» Work to complete
Lines holding the word "nových" are the ones to copy from the data below.

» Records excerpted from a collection
*** Begin section ***
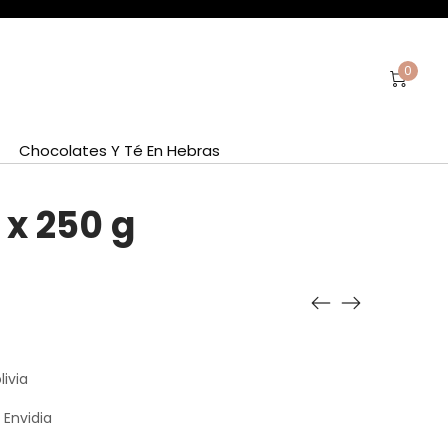
0
Chocolates Y Té En Hebras
 x 250 g
livia
 Envidia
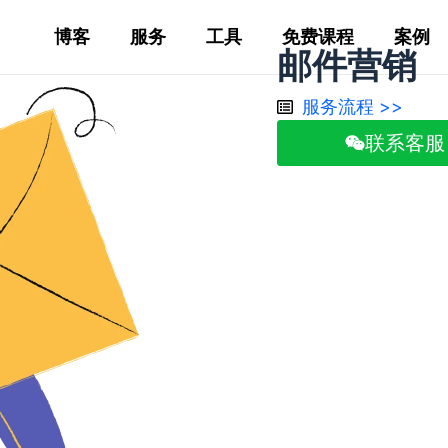
博客
服务
工具
免费课程
案例
邮件营销
服务流程 >>
联系客服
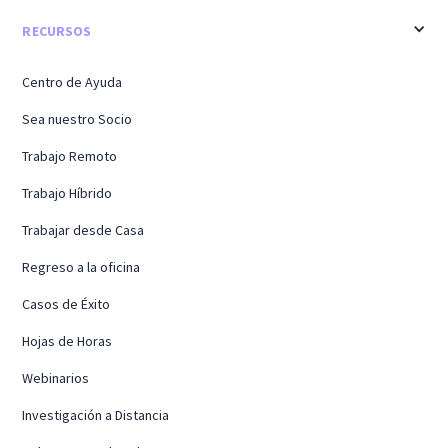
RECURSOS
Centro de Ayuda
Sea nuestro Socio
Trabajo Remoto
Trabajo Híbrido
Trabajar desde Casa
Regreso a la oficina
Casos de Éxito
Hojas de Horas
Webinarios
Investigación a Distancia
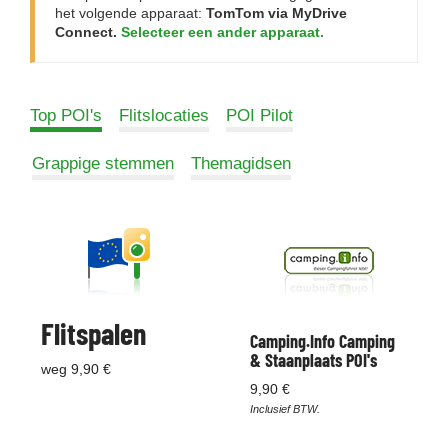
het volgende apparaat:
TomTom via MyDrive
Connect.
Selecteer een ander apparaat.
Top POI's
Flitslocaties
POI Pilot
Grappige stemmen
Themagidsen
Flitspalen
Camping.Info Camping
& Staanplaats POI's
weg 9,90 €
9,90 €
Inclusief BTW.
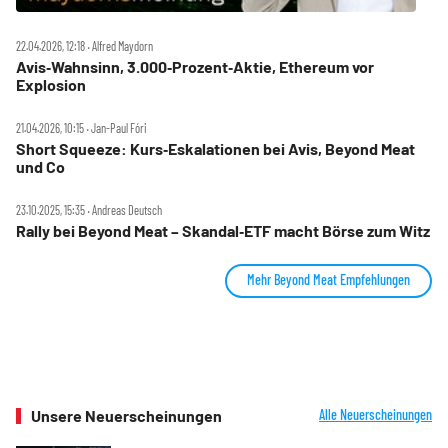
22.04.2026, 12:18 ‧ Alfred Maydorn
Avis‑Wahnsinn, 3.000‑Prozent‑Aktie, Ethereum vor
Explosion
21.04.2026, 10:15 ‧ Jan-Paul Fóri
Short Squeeze: Kurs‑Eskalationen bei Avis, Beyond Meat
und Co
23.10.2025, 15:35 ‧ Andreas Deutsch
Rally bei Beyond Meat – Skandal‑ETF macht Börse zum Witz
Mehr Beyond Meat Empfehlungen
Unsere Neuerscheinungen
Alle Neuerscheinungen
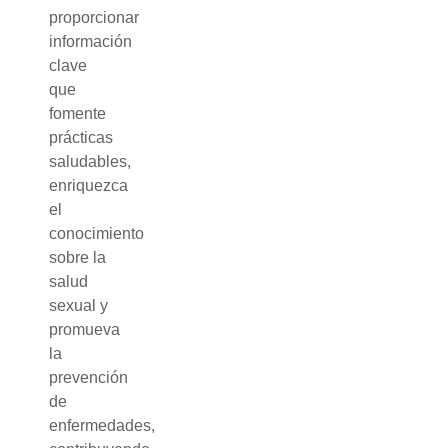
proporcionar
información
clave
que
fomente
prácticas
saludables,
enriquezca
el
conocimiento
sobre la
salud
sexual y
promueva
la
prevención
de
enfermedades,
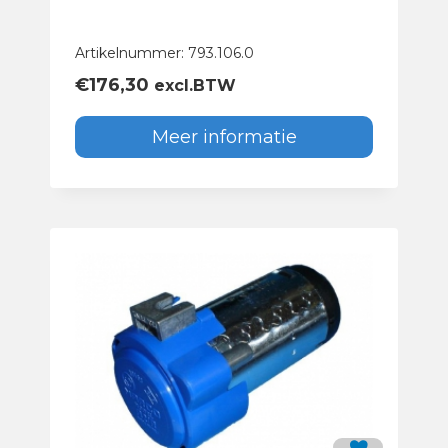
Artikelnummer: 793.106.0
€
176,30
excl.BTW
Meer informatie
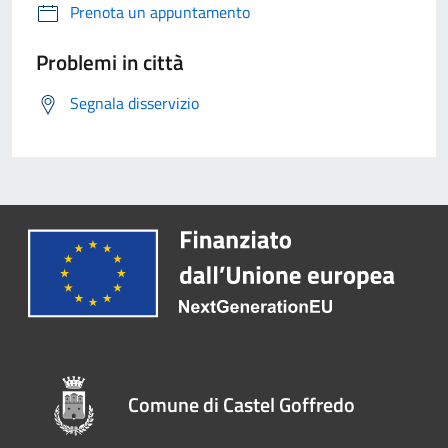
Prenota un appuntamento
Problemi in città
Segnala disservizio
Comune di Castel Goffredo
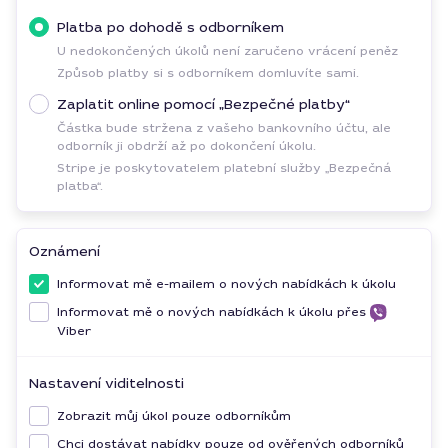
Platba po dohodě s odborníkem
U nedokončených úkolů není zaručeno vrácení peněz
Způsob platby si s odborníkem domluvíte sami.
Zaplatit online pomocí „Bezpečné platby“
Částka bude stržena z vašeho bankovního účtu, ale
odborník ji obdrží až po dokončení úkolu.
Stripe je poskytovatelem platební služby „Bezpečná
platba“.
Oznámení
Informovat mě e-mailem o nových nabídkách k úkolu
Informovat mě o nových nabídkách k úkolu přes
Viber
Nastavení viditelnosti
Zobrazit můj úkol pouze odborníkům
Chci dostávat nabídky pouze od ověřených odborníků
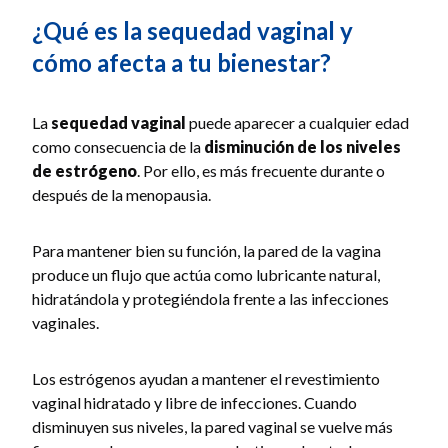
¿Qué es la sequedad vaginal y
cómo afecta a tu bienestar?
La
sequedad vaginal
puede aparecer a cualquier edad
como consecuencia de la
disminución de los niveles
de estrógeno
. Por ello, es más frecuente durante o
después de la menopausia.
Para mantener bien su función, la pared de la vagina
produce un flujo que actúa como lubricante natural,
hidratándola y protegiéndola frente a las infecciones
vaginales.
Los estrógenos ayudan a mantener el revestimiento
vaginal hidratado y libre de infecciones. Cuando
disminuyen sus niveles, la pared vaginal se vuelve más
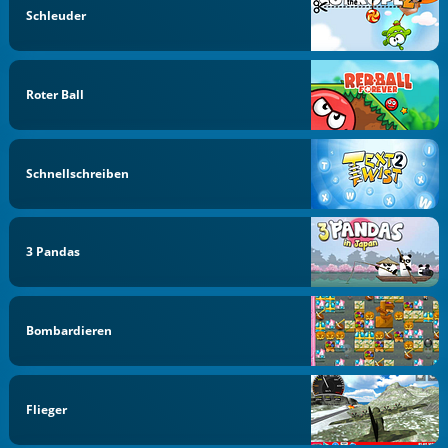
Schleuder
Roter Ball
Schnellschreiben
3 Pandas
Bombardieren
Flieger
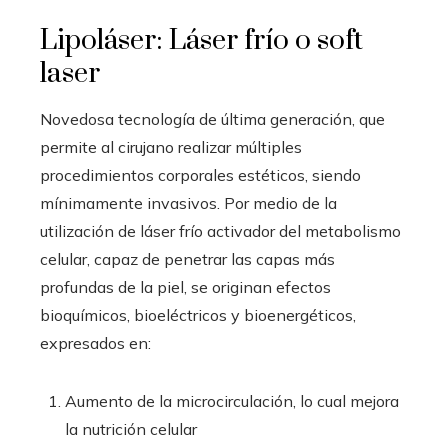
Lipoláser: Láser frío o soft
laser
Novedosa tecnología de última generación, que
permite al cirujano realizar múltiples
procedimientos corporales estéticos, siendo
mínimamente invasivos. Por medio de la
utilización de láser frío activador del metabolismo
celular, capaz de penetrar las capas más
profundas de la piel, se originan efectos
bioquímicos, bioeléctricos y bioenergéticos,
expresados en:
Aumento de la microcirculación, lo cual mejora
la nutrición celular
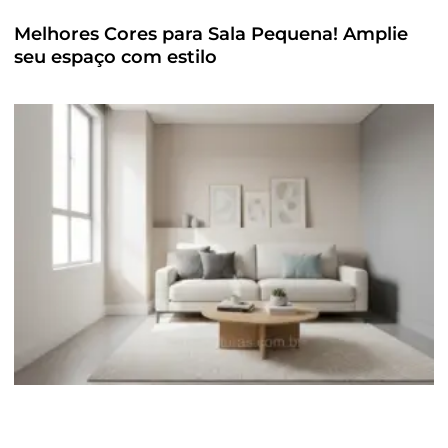
Melhores Cores para Sala Pequena! Amplie
seu espaço com estilo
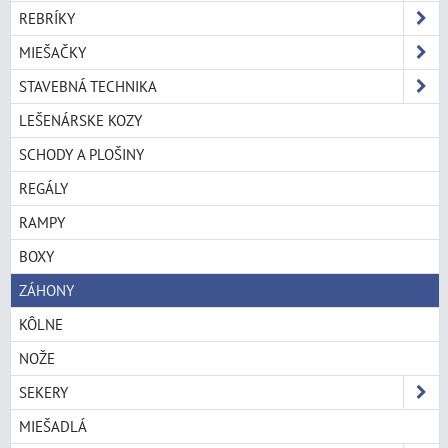
REBRÍKY
MIEŠAČKY
STAVEBNÁ TECHNIKA
LEŠENÁRSKE KOZY
SCHODY A PLOŠINY
REGÁLY
RAMPY
BOXY
ZÁHONY
KÔLNE
NOŽE
SEKERY
MIEŠADLÁ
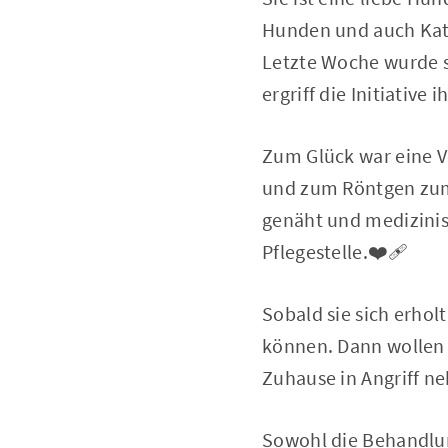
Hunden und auch Kat
Letzte Woche wurde s
ergriff die Initiative
Zum Glück war eine V
und zum Röntgen zum 
genäht und medizinisc
Pflegestelle.❤️‍🩹
Sobald sie sich erhol
können. Dann wollen 
Zuhause in Angriff n
Sowohl die Behandlung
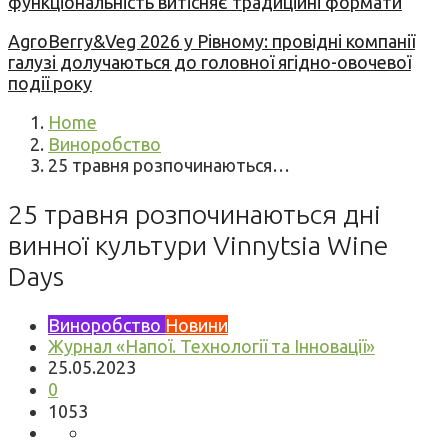
функціональність витісняє традиційні формати
AgroBerry&Veg 2026 у Рівному: провідні компанії
галузі долучаються до головної ягідно-овочевої
події року
Home
Виноробство
25 травня розпочинаються…
25 травня розпочинаються дні
винної культури Vinnytsia Wine
Days
Виноробство
Новини
Журнал «Напої. Технології та Інновації»
25.05.2023
0
1053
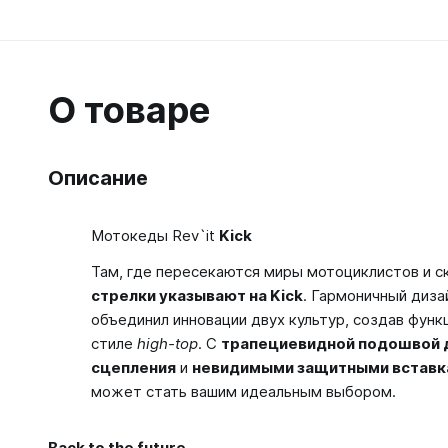
О товаре
Описание
Мотокеды Rev`it
Kick
Там, где пересекаются миры мотоциклистов и 
стрелки указывают на Kick
. Гармоничный диза
объединил инновации двух культур, создав фун
стиле
high-top
. С
трапециевидной подошвой 
сцепления
и
невидимыми защитными вставк
может стать вашим идеальным выбором.
Back to the future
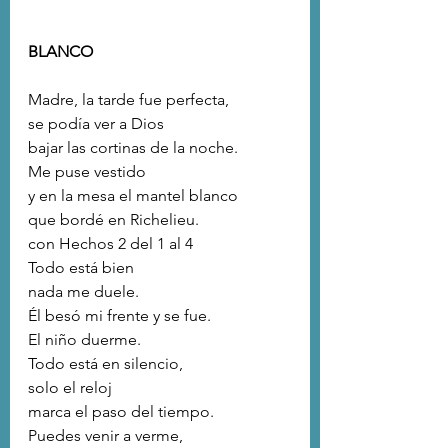
BLANCO
Madre, la tarde fue perfecta,
se podía ver a Dios 
bajar las cortinas de la noche.
Me puse vestido
y en la mesa el mantel blanco
que bordé en Richelieu.
con Hechos 2 del 1 al 4
Todo está bien 
nada me duele.
Él besó mi frente y se fue.
El niño duerme.
Todo está en silencio,
solo el reloj
marca el paso del tiempo.
Puedes venir a verme,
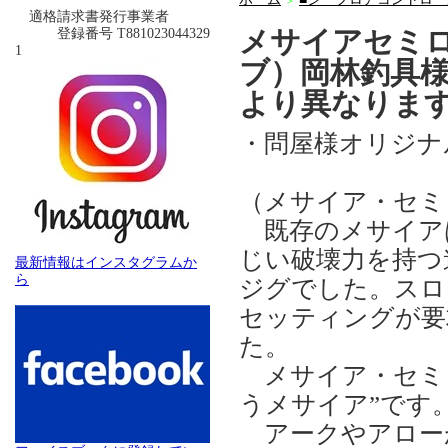
＞
適格請求書発行事業者
メサイアセミ
登録番号 T881023044329
1
ブ）岡林釣具
より異なりま
・問屋様オリジナ
（メサイア・セ
既存のメサイア
じい破壊力を持つ
最新情報はインスタグラムか
ら
ジグでした。スロ
セッティングが要
た。
メサイア・セミ
うメサイア”です
アークやアロー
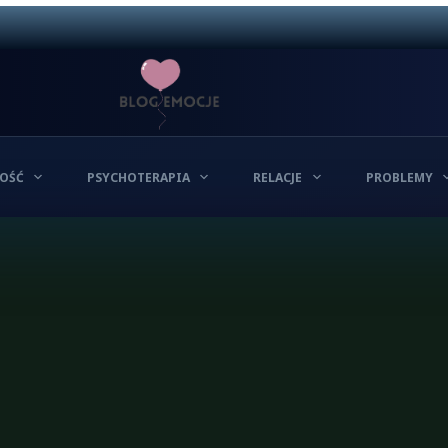
OŚĆ
PSYCHOTERAPIA
RELACJE
PROBLEMY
*** End section ***
» Exercise answer
Informovat mě e-mailem o nových nabídkách k úkolu
Informovat mě o nových nabídkách k úkolu přes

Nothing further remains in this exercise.